Lebanese American University students sailed a ‘Phoenician ship’ from Byblos to the Beirut port — and it was all made out of plastic bottles, the National News Agency reported.
Students worked with the ‘Chreek’ environmental nonprofit to collect more than 50,000 plastic bottles to build the ship. More than 25,000 were used in its construction, officials said.
Jbeil Mayor Wissam Zaarour said the project worked in cooperation with the Byblos Municipality, and aims at drawing attention to the environmental damage caused by non-sorting of waste.

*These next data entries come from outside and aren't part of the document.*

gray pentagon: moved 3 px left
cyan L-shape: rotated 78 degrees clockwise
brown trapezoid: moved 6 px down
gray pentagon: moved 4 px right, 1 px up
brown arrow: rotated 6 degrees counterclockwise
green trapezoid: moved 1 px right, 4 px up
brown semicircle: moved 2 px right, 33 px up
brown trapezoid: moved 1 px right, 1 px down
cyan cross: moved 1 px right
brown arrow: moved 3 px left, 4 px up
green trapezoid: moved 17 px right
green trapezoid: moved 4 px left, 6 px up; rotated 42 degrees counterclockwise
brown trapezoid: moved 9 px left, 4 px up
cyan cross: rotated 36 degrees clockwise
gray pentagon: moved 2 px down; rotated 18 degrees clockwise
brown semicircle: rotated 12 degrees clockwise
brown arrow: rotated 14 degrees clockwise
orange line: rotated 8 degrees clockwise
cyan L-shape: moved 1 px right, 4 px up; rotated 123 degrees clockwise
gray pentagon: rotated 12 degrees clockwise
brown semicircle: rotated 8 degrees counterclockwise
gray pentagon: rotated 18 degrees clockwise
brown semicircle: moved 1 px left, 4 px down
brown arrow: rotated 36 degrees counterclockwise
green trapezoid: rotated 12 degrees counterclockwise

“(The ship) is an environmental symbol because the boat is made of 50,000 plastic bottles aimed at raising awareness about the dangers of this type of waste,” Zaarour told the National News Agency. “It’s also cultural symbolism by embodying the Phoenician vessels that were used for trade and export of Lebanese cedar wood through the Jbeil coast.”
According to the LAU organizers, 50,000 bottles represents 10 percent of daily usage of plastic bottles in Lebanon.
Students said the project also aims to show how plastic waste does not decompose in nature, while celebrating Phoenician history known for its manufacturing of ships.
A ceremony held in Byblos was attended by Lebanese Culture Minister Ghattas Khoury, Lebanese American University President Joseph Jabbra and the Chreek Association Head George Ghafari, among other government and university officials.
The attendees sent off the ship from the coast of Jbeil to the Beirut port.